Divide total sales and marketing spend by the number of new clients acquired in the same period. Include SDR and AE fully-loaded costs, paid media, agency fees, marketing software, and content production. Exclude expansion revenue costs and brand spend that supports retention, since those distort the acquisition signal.
What is the CAC to LTV ratio and why does it matter?
CAC:LTV compares what you spend to acquire a client against the gross profit that client generates over their lifetime. A 1:3 ratio is the commonly cited B2B SaaS standard. Below 1:1 means you lose money on every client. Above 1:5 often signals you are underinvesting in growth and competitors will outpace you.

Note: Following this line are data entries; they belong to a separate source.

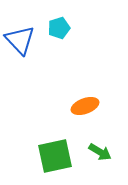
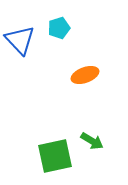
orange ellipse: moved 31 px up
green arrow: moved 8 px left, 11 px up
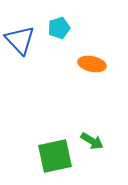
orange ellipse: moved 7 px right, 11 px up; rotated 32 degrees clockwise
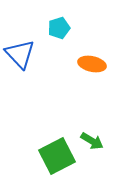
blue triangle: moved 14 px down
green square: moved 2 px right; rotated 15 degrees counterclockwise
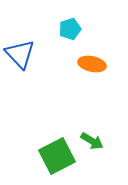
cyan pentagon: moved 11 px right, 1 px down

Why is B2B CAC higher than B2C CAC?
B2B sales cycles run 6 to 18 months versus days for most B2C. Buying committees commonly include 6 to 10 stakeholders, each requiring different content and proof. Deal sizes are larger, which justifies the spend, but absolute CAC numbers will always look dramatically higher than DTC benchmarks.
How has CAC changed since 2022?
Paid media costs have risen across major B2B channels, SDR costs have climbed with wage inflation, and sales cycles have lengthened as buying committees grew more cautious. Multiple benchmark sources report blended B2B CAC has moved up across most industries since 2022, with cybersecurity and HR tech seeing the steepest increases.
Should I benchmark CAC against my industry or my stage?
Both, but stage matters more. A $10M ARR SaaS company benchmarking against a $500M public comp will draw misleading conclusions every time. Start with stage-adjusted benchmarks, then layer industry context. The Starr Conspiracy advises clients to build a custom benchmark set from three to five comparable companies rather than rely on published averages.